The Permafrost is not so Perma

The future of the earth’s climate becomes more certain every day for two reasons. First, absent the leadership of the richest and most-polluting country, global levels of greenhouse gas emissions continue to rise at an alarming pace. This makes it more likely we will see the high end of current projections for both future greenhouse gas concentrations and climate impacts.

Second, almost every week we learn more about the dangerous positive feedbacks or vicious cycle in the climate system, whereby an initial warming causes changes that release more greenhouse gas emissions, which in turn causes more warming, and more emissions, and so on and on.
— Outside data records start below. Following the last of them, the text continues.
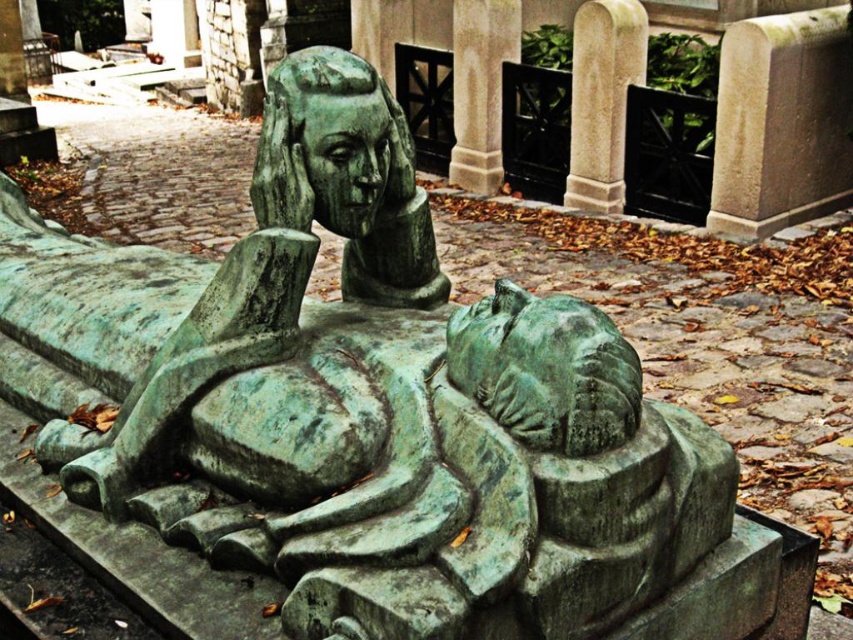 You are standing at the center of the cemetery and want to find the green patina bust at center. Which direction should you look to locate it?

The green patina bust at center is located at point (346, 176), so you should look towards the lower left direction from the center to find it.

You are standing in a cemetery and want to take a photo of the green patina bust at center. Your camera has a minimum focusing distance of 2 meters. Can you take a clear photo without moving closer?

The green patina bust at center is 2.35 meters away from camera, which is beyond the minimum focusing distance of 2 meters. Therefore, you can take a clear photo without moving closer.

You are an art student visiting the cemetery and want to sketch the sculpture. You have a small sketchbook that can only accommodate objects up to the size of the smooth stone pillar at center. Will the green patina bust at center fit in your sketchbook?

The green patina bust at center has a smaller size compared to the smooth stone pillar at center, so it will fit in the sketchbook designed for the pillar size. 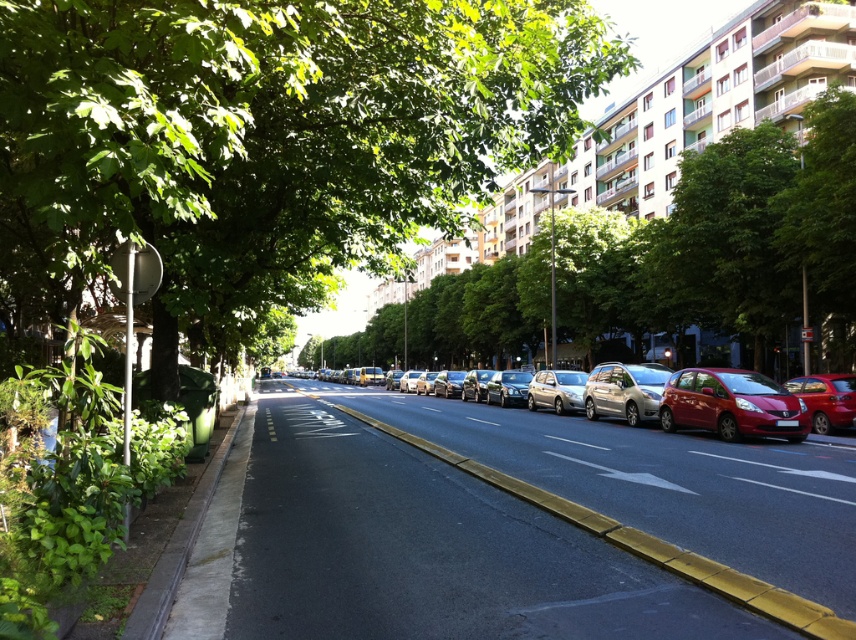 You are standing on the sidewalk and want to walk to the green leafy tree at center. According to the image, in which direction should you walk relative to your current position?

The green leafy tree at center is located at point (266, 141), so you should walk towards the center of the image to reach it.

You are standing on the sidewalk looking down the street. There is a point marked at coordinates (266, 141). What object is located at that point?

The point at coordinates (266, 141) indicates a green leafy tree at center.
Perhaps the most dangerous vicious cycle is the melting of the Arctic permafrost, which contains more carbon locked away in frozen soil than the entire atmosphere holds today. Worse, thawed permafrost can release its carbon as methane, which is more than 20 times as potent a greenhouse gas as carbon dioxide.

New research finds that the Arctic contains far more carbon than previously thought (Science, subs. req’d) and that methane is bubbling up out of the tundra far faster than previously thought (Nature, subs. req’d). As the Associated Press put it, humans “may be triggering a self-perpetuating climate time bomb.”


We must all act to ensure that the President elected in 2008 has far more interest in stopping this time bomb than the current president who has none.